## DATA RECORDS
....

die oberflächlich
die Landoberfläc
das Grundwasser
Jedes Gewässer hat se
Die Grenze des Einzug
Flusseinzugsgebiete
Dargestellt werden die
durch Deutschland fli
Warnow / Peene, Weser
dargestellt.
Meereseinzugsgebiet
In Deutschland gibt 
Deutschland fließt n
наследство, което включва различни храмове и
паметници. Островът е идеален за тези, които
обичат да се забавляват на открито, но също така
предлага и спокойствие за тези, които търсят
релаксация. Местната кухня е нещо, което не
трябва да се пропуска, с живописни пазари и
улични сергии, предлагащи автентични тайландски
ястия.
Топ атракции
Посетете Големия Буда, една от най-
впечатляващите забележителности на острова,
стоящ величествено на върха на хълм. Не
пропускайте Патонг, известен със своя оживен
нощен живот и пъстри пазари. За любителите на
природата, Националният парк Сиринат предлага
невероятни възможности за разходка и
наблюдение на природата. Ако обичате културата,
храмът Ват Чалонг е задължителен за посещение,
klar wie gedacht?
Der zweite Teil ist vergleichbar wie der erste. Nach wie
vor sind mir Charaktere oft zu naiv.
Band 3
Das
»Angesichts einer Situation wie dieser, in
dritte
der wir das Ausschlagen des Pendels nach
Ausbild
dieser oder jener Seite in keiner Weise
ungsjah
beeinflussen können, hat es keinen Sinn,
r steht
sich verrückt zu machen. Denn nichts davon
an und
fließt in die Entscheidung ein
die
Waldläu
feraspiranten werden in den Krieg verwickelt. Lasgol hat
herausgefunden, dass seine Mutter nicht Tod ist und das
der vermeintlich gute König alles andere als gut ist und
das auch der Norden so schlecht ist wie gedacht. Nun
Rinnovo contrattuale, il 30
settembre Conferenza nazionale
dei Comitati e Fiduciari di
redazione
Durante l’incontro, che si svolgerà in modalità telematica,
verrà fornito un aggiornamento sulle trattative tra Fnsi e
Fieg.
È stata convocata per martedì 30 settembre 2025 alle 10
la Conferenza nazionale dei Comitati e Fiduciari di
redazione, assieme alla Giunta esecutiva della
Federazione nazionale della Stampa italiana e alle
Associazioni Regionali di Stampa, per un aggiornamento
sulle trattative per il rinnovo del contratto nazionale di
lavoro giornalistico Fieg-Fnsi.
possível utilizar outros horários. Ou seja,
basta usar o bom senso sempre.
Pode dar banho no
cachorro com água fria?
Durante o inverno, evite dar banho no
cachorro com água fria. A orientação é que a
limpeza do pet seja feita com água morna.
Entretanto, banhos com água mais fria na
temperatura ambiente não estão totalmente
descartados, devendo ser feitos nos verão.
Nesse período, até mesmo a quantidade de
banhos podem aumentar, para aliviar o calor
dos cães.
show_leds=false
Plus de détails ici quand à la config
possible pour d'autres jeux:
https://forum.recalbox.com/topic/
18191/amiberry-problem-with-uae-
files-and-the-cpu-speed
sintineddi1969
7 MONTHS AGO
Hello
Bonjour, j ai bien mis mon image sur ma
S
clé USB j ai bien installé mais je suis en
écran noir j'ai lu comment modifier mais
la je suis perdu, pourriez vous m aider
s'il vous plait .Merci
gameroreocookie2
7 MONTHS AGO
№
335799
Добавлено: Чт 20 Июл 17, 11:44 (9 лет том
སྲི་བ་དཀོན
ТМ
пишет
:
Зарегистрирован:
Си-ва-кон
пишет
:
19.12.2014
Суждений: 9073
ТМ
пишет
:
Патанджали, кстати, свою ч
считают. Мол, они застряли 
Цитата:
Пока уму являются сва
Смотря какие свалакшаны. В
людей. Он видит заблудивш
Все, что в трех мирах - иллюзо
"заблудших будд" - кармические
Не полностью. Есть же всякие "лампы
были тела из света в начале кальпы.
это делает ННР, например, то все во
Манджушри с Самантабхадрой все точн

....

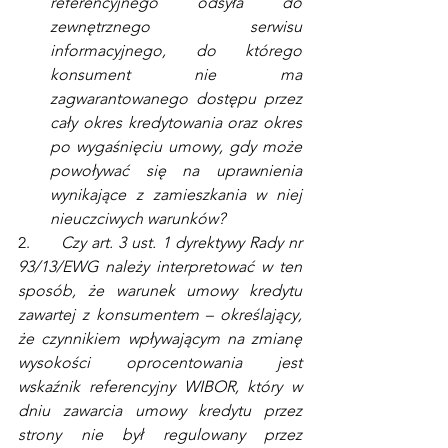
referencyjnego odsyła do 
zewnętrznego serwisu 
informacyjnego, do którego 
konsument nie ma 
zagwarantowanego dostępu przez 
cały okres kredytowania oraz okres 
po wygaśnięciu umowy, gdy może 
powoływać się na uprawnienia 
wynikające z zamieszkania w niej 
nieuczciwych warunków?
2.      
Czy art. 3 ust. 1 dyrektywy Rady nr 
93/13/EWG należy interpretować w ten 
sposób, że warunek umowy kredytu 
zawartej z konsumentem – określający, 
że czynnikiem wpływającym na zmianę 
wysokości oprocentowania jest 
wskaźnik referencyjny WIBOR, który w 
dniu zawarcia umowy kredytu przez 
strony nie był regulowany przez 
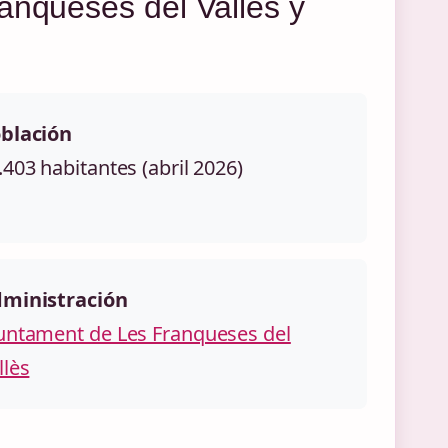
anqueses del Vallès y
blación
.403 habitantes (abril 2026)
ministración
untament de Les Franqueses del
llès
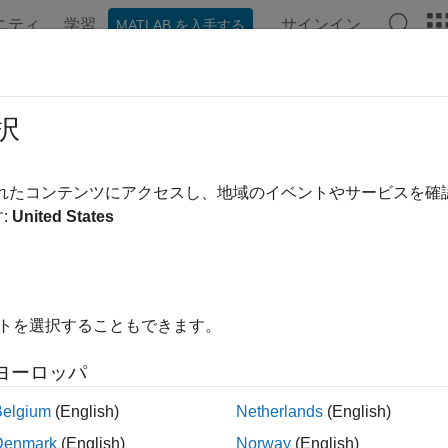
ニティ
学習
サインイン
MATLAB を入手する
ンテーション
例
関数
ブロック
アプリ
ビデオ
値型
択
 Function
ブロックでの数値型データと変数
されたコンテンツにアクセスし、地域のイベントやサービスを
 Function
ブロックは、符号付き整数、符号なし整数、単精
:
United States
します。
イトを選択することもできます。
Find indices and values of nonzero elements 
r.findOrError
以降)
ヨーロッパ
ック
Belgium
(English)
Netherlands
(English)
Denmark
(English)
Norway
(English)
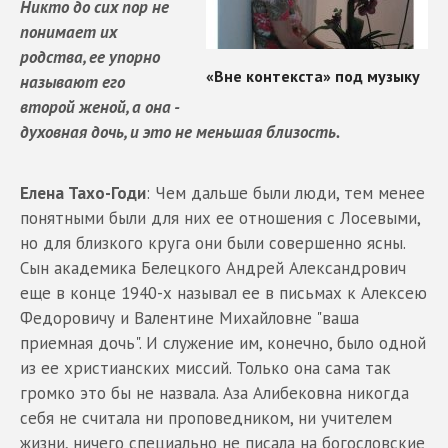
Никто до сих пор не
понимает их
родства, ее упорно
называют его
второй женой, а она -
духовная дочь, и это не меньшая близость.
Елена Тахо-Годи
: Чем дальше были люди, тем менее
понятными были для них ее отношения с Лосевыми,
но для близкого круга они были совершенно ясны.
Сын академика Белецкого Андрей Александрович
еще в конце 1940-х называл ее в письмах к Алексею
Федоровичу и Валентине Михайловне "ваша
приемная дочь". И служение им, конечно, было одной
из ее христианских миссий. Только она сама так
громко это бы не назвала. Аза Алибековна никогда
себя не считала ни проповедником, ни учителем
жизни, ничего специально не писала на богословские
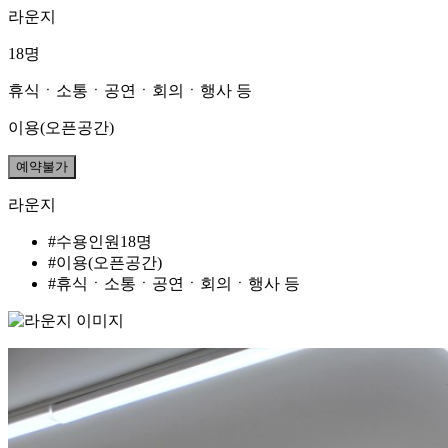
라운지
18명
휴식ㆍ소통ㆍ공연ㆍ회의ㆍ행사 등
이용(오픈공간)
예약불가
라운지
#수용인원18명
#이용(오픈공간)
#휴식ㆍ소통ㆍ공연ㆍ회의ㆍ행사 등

....

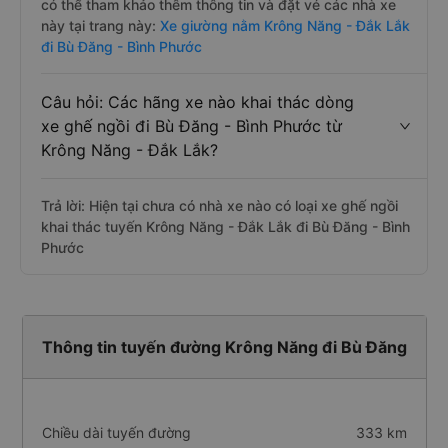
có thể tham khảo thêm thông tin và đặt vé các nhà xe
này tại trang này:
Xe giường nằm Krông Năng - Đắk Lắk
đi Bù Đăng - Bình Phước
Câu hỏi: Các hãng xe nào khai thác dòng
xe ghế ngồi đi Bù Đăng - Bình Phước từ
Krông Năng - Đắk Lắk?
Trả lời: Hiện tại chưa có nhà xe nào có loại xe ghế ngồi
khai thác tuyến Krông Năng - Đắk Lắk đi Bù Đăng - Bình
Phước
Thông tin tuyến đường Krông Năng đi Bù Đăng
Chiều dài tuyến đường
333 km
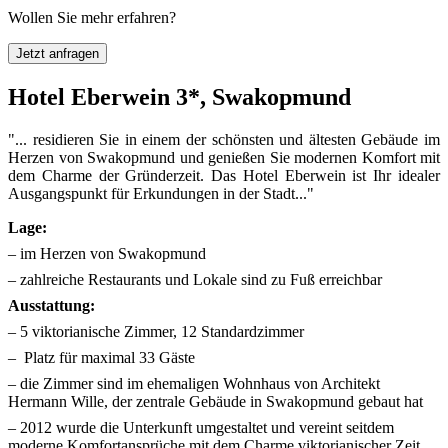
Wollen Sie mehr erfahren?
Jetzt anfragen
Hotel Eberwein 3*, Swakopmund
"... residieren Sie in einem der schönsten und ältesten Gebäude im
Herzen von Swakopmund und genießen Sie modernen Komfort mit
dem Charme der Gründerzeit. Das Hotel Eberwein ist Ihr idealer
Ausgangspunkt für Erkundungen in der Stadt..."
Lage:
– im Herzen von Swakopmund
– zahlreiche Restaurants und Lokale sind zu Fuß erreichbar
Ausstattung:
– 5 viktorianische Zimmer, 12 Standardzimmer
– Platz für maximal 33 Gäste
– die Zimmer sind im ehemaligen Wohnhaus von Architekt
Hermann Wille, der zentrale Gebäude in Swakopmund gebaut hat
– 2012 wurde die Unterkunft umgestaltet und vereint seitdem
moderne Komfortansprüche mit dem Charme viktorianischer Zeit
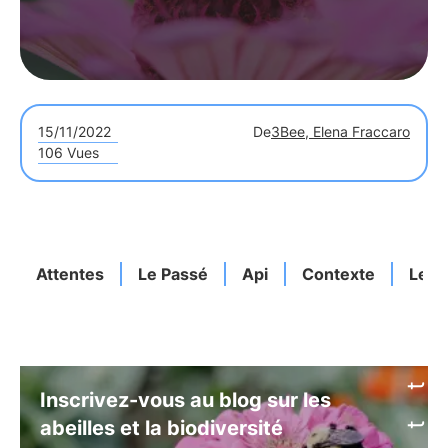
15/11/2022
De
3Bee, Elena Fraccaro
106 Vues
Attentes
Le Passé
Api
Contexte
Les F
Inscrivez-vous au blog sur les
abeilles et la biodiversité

....

## PROBLEM TO SOLVE
Given the data above, which lines hold the string "Comitati"? Return them.

## ANSWER TO THIS PROBLEM
dei Comitati e Fiduciari di
la Conferenza nazionale dei Comitati e Fiduciari di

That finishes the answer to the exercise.